How is this hitting the bottom line?
The overall mindset of healthy, sugar free living has widely affected the soda industry. According to Beverage Digest's annual report, in 2015 the total volume of soda consumed in the United States has hit a 30-year low, dropping 1.2% in 2015, compared to a 0.9% drop in 2014. Americans consumed 1% less Coca-Cola and consumed 3.2% less of its competitor, Pepsi.
In a micro view specifically to the "Soda Tax" in Philadelphia, Coca-Cola sales have decreased by 32% by volume from a year ago resulting in the Philly Coca-Cola bottler to reduce its workforce of about 700 local positions by 40. Similarly PepsiCo (NYSE:PEP) announced it would be laying off between 80-100 of its 423 Philly employees due to the "Soda Tax" (source).
If more cities and counties (Mexico taxed sugary drinks in 2014) join the "Soda Tax" movement and feel a similar 32% decrease in Coca-Cola volume like Philadelphia (PA) or 12% fall in sugary beverage sales as Mexico did (source). We could to see a more rapid decline in Unit Case Volume Growth which grew only 2% in 2015 and decreased to 1% in 2016 (source). These declines continue to have a negative impact on Coca-Cola Net Operating Revenue.
How is Coke-Cola addressing this trend?
Obesity is such a concern that the 2016 Coca-Cola Annual Report on Form 10-K mentioned the word "obesity" 12 different times, associated as risk factors to the company. Coca-Cola is taking several steps to reduce sugar in its beverages:
- Coca-Cola continues to diversify into additional nonalcoholic beverage niches, adding over 500 new products in 2016 (source) and now about one third of their product portfolio is no/low calorie drinks. According to COO James Quincey "Since 2000, we've increased our business from about 10% of our volume coming from still beverages to almost 30% today" which is expected to grow further.
- They are focusing in reducing the amount of sugar in existing beverages (source) and reducing beverage calories consumed per American by 20% by 2025 though the Balance Calories Initiative (NYSEARCA:BCI).

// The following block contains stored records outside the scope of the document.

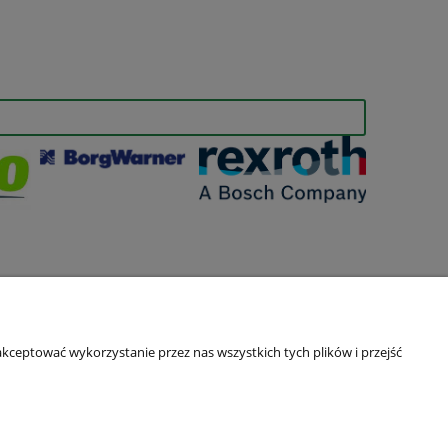
kceptować wykorzystanie przez nas wszystkich tych plików i przejść
O nas
Kontakt i dane firmy
O firmie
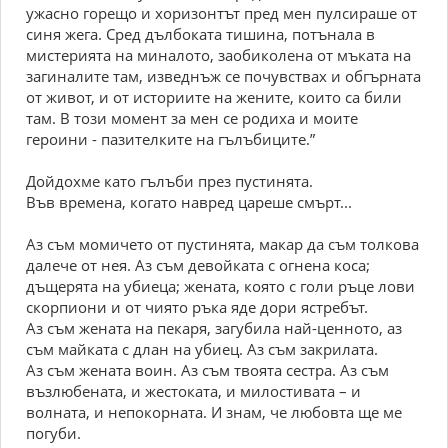
ужасно горещо и хоризонтът пред мен пулсираше от
синя жега. Сред дълбоката тишина, потънала в
мистерията на миналото, заобиколена от мъката на
загиналите там, изведнъж се почувствах и обгърната
от живот, и от историите на жените, които са били
там. В този момент за мен се родиха и моите
героини - пазителките на гълъбиците.”
Дойдохме като гълъби през пустинята.
Във времена, когато навред цареше смърт...
Аз съм момичето от пустинята, макар да съм толкова
далече от нея. Аз съм девойката с огнена коса;
дъщерята на убиеца; жената, която с голи ръце лови
скорпиони и от чиято ръка яде дори ястребът.
Аз съм жената на пекаря, загубила най-ценното, аз
съм майката с длан на убиец. Аз съм закрилата.
Аз съм жената воин. Аз съм твоята сестра. Аз съм
възлюбената, и жестоката, и милостивата – и
волната, и непокорната. И знам, че любовта ще ме
погуби.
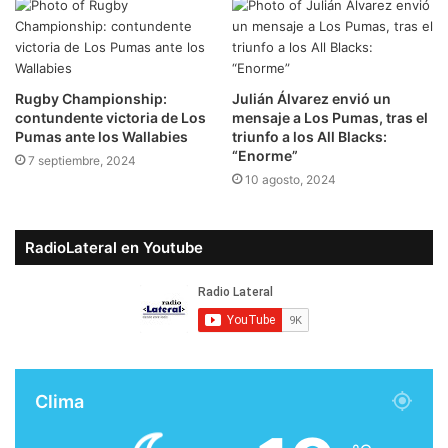
Rugby Championship:
Julián Álvarez envió un
contundente victoria de Los
mensaje a Los Pumas, tras el
Pumas ante los Wallabies
triunfo a los All Blacks:
“Enorme”
7 septiembre, 2024
10 agosto, 2024
RadioLateral en Youtube
Clima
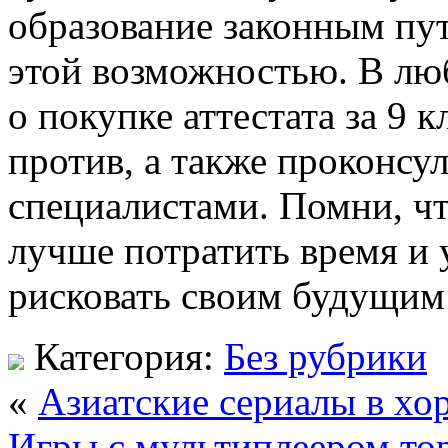
образование законным пут
этой возможностью. В лю
о покупке аттестата за 9 кл
против, а также проконсу
специалистами. Помни, чт
лучше потратить время и 
рисковать своим будущим
Категория:
Без рубрики
«
Азиатские сериалы в хо
Игры с мультиплеером тор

- Coca-Colas is also starting to double down on mini cans and offering more drinks in smaller packages, which with cents-per-ounce taxes, carry a lower per-serving tax for its soda brands. In Philly in 2016, while Coke sales were down, 7.5-oz mini-cans grew 9% (source). Plus a small 8.5-oz mini can generates $1.60 in revenue per purchase while a two-liter gallon only generates $0.18 in revenue (source). That's nearly 9x more revenue.
In addition, they are bringing in James Quincey who will be the new CEO and lead the company into a more healthy future, while former CEO Muhtar Kent will continue as Chairman of the Board. Under one of his goals as new CEO, Quincey states in his Letter to Share Holders, he will be utilize Coca-Cola's massive distribution system to focus on consumers health concerns encouraging "more natural beverages, sometimes with less sugar, and with more and diverse functional benefits".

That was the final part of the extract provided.